_DIRECTIONS:_
Please transcribe, exactly and only, the lines of the records below from the one holding "編集部のおすすめアイテム" to the very end.

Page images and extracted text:

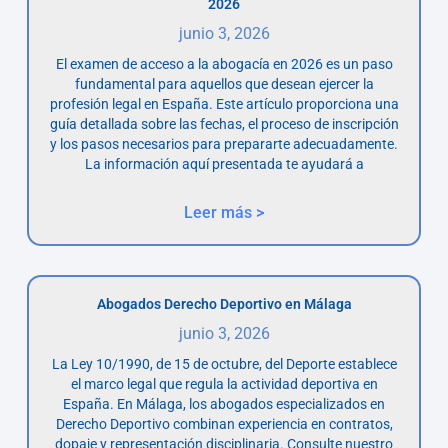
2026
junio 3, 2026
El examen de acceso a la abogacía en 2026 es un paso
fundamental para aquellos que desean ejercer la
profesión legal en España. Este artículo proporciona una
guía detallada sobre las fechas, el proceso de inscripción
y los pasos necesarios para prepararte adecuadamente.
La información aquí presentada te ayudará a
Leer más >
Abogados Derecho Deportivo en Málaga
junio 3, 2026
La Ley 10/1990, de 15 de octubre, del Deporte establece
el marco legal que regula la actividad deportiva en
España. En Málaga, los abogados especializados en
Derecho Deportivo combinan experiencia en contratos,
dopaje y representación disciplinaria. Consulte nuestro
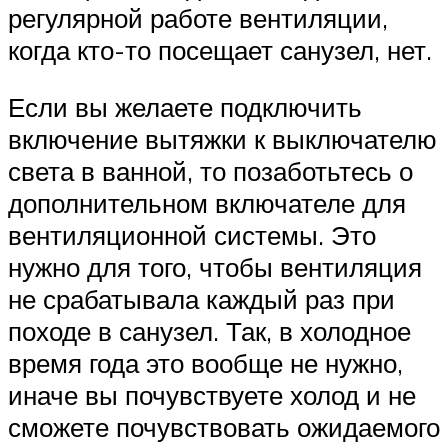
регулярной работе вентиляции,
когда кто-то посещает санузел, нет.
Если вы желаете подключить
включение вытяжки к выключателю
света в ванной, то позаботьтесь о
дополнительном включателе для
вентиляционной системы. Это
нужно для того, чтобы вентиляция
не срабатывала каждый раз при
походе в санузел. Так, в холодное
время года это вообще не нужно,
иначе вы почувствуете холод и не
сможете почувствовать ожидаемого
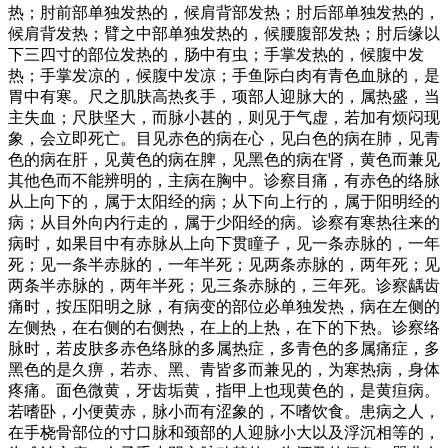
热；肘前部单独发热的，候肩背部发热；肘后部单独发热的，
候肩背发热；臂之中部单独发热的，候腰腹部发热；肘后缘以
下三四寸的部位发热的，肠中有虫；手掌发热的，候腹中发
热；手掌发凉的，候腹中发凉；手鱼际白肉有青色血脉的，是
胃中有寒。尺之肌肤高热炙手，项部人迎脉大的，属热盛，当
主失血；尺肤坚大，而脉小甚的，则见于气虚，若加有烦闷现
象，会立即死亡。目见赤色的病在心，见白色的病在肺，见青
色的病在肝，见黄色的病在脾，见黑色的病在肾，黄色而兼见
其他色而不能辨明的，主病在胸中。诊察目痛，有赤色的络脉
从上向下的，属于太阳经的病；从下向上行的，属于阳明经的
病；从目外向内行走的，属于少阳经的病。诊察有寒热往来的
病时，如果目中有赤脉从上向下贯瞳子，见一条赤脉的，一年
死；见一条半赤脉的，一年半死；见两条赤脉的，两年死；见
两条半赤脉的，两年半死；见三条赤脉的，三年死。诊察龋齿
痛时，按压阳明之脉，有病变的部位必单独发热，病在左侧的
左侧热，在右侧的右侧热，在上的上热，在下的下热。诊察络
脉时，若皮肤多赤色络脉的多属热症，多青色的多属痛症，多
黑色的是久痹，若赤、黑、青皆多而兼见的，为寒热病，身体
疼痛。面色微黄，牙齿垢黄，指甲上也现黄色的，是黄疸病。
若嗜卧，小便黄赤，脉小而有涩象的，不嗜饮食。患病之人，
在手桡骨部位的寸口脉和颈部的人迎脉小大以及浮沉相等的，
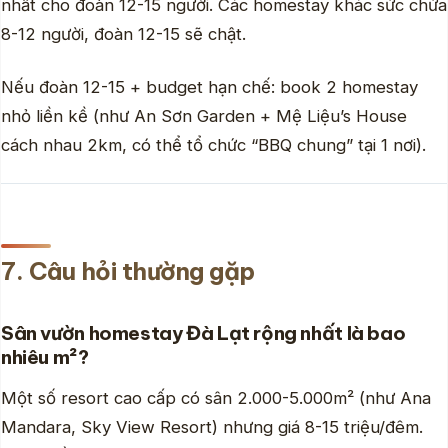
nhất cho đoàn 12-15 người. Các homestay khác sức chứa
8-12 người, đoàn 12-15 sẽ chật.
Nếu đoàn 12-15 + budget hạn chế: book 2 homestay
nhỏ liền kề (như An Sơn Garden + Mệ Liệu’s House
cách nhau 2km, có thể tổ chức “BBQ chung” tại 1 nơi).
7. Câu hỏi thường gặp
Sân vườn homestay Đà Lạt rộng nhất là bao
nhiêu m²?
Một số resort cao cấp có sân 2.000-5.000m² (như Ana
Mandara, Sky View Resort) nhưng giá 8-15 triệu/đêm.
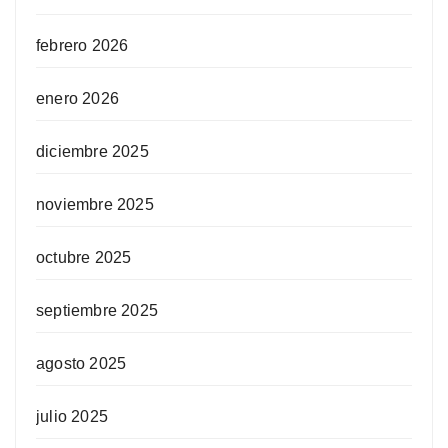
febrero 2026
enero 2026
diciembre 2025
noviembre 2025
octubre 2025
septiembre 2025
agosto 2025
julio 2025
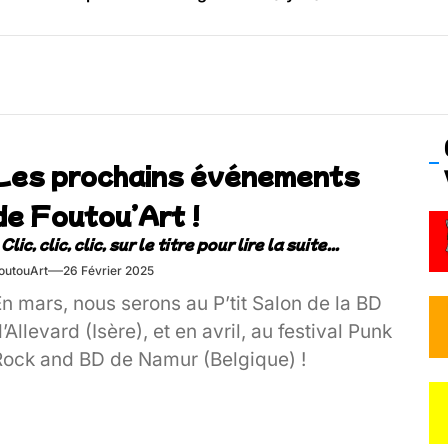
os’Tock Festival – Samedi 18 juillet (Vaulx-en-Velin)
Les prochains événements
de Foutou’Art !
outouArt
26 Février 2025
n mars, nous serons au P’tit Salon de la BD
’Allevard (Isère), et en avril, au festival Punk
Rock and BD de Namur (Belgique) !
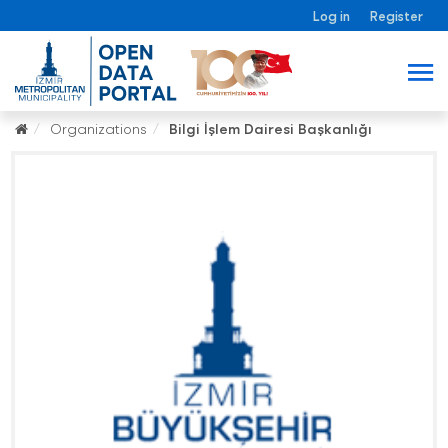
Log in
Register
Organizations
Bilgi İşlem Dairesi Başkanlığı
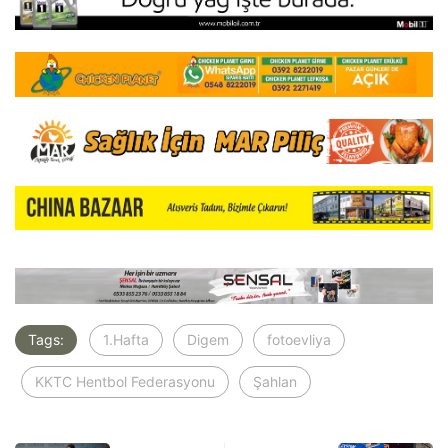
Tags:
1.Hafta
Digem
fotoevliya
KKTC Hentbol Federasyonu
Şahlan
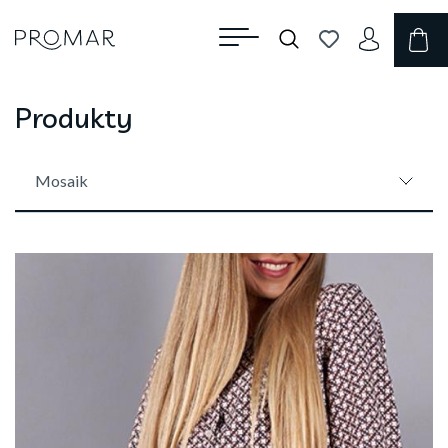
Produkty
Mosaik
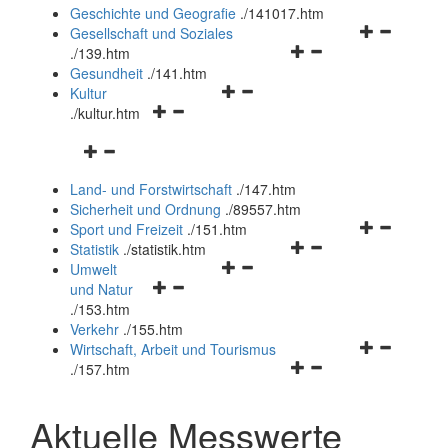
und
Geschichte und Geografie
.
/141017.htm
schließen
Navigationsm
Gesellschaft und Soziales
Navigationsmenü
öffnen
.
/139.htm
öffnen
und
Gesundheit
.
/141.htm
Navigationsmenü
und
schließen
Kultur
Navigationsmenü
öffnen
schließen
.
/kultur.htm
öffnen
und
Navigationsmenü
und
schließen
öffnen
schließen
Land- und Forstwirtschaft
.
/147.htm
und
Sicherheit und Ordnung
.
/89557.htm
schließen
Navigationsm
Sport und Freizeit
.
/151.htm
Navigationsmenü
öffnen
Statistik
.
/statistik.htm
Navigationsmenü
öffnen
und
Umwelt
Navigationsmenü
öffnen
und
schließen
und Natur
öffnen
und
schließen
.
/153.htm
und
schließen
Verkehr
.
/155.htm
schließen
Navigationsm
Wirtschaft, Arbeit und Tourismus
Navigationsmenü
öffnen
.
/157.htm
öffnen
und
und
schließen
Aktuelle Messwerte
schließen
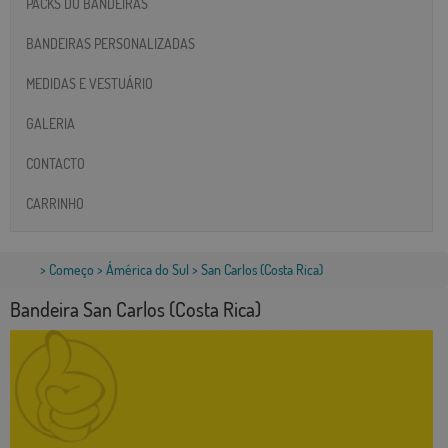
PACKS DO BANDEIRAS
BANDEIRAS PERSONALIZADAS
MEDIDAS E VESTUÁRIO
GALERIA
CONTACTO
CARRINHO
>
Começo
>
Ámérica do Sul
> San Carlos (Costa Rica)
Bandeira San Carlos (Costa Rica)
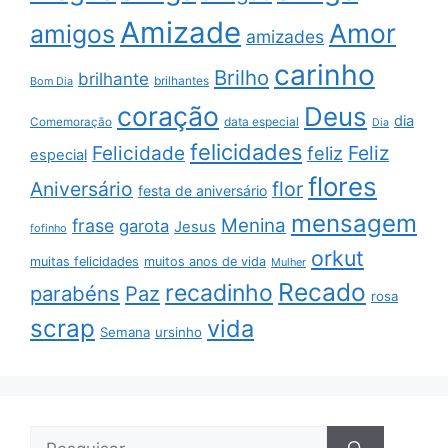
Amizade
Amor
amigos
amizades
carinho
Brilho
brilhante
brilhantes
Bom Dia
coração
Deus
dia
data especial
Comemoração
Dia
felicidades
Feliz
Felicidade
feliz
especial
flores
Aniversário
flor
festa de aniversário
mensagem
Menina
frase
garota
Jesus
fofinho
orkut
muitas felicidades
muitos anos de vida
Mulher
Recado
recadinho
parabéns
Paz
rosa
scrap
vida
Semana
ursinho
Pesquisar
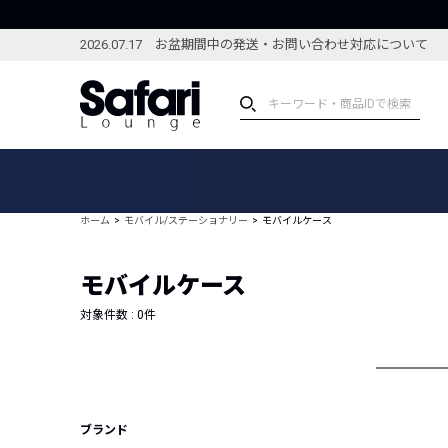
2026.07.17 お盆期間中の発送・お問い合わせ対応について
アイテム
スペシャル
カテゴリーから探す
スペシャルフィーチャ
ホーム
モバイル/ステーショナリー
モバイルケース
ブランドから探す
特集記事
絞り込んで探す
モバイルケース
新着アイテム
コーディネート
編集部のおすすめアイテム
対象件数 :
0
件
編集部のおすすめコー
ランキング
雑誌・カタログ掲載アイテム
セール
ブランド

_EXERCISE ANSWER:_
編集部のおすすめアイテム
対象件数 :
0
件
編集部のおすすめコー
ランキング
雑誌・カタログ掲載アイテム
セール
ブランド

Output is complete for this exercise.